WHO and scientists back SA’s ban on tobacco sales
Kicking the smoking habit shortly before Covid-19 infection is still a benefit, says the WHO’s representative in SA, Owen Kalua
The World Health Organisation (WHO) as well as several research and civil society organisations have thrown their weight behind the government’s continued ban on tobacco sales as it begins to relax the lockdown, saying the prohibition would reduce the number of severe cases of Covid-19 and lessen the load on the health system.
SA is among a tiny minority of countries that have imposed a ban on tobacco sales as part of its efforts to manage its Covid-19 epidemic, which has affected at least 6,000 people and killed more than 100. India and Botswana have also banned the sale of tobacco products, and several other countries are considering following suit, according to the non-profit National Council Against Smoking (NCAS).
The emerging science on Covid-19 indicated people who used tobacco products were more likely to become critically ill, need a bed in intensive care and require mechanical ventilation, and were at increased risk of death, said the organisations in a joint statement on Monday.
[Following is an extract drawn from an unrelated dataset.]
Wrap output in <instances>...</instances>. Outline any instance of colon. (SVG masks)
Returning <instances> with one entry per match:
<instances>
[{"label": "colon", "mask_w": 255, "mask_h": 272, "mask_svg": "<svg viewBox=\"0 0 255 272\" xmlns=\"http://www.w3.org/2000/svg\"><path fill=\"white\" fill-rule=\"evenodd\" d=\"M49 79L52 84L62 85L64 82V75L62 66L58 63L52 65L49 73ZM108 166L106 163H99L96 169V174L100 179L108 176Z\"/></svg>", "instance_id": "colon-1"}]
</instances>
The group includes the WHO, the NCAS, the Campaign for Tobacco-Free Kids, the Human Sciences Research Council, the Medical Research Council, the Cancer Association of SA, Africa Centre for Tobacco Industry Monitoring and Policy Research, and the Heart and Stroke Foundation.
They said e-cigarettes had been linked to lung damage and cardiovascular disease during the pandemic, and smokers with Covid-19 were more likely to develop severe disease than non-smokers.
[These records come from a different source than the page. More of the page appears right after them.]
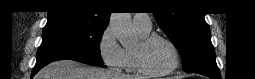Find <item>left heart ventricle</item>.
<instances>
[{
  "mask_svg": "<svg viewBox=\"0 0 255 79\" xmlns=\"http://www.w3.org/2000/svg\"><path fill=\"white\" fill-rule=\"evenodd\" d=\"M145 63L153 71H163L173 62V52L163 40H154L144 52Z\"/></svg>",
  "mask_w": 255,
  "mask_h": 79,
  "instance_id": "1",
  "label": "left heart ventricle"
}]
</instances>
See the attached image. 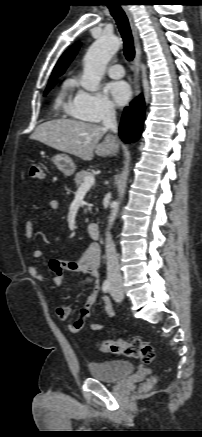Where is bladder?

There is currently no local data on tobacco use and Covid-19 as provincial health departments are not collecting information on whether patients are smokers, according to the health department’s acting director-general, Anban Pillay.
The WHO’s country director for SA, Owen Kalua, said there was no safe level of exposure to tobacco products and people who kicked the habit even a short while before they became infected with Covid-19 would benefit. “Covid-19 is such a bad disease, you don’t take chances. Any action to minimise [the risks] is a good thing,” he said.
As a signatory to the WHO’s Framework Convention on Tobacco Control, SA had an obligation to counter the illicit trade in tobacco products, which could undermine the ban, he said.
The Medical Research Council’s Catherine Egbe said there were flaws in a widely publicised French study that suggested smokers were much less likely to get infected with Covid-19. It had not been subjected to peer review and one of its lead authors had ties to the tobacco industry, she said.
The study triggered such interest that the French government moved to prevent people from stockpiling nicotine products.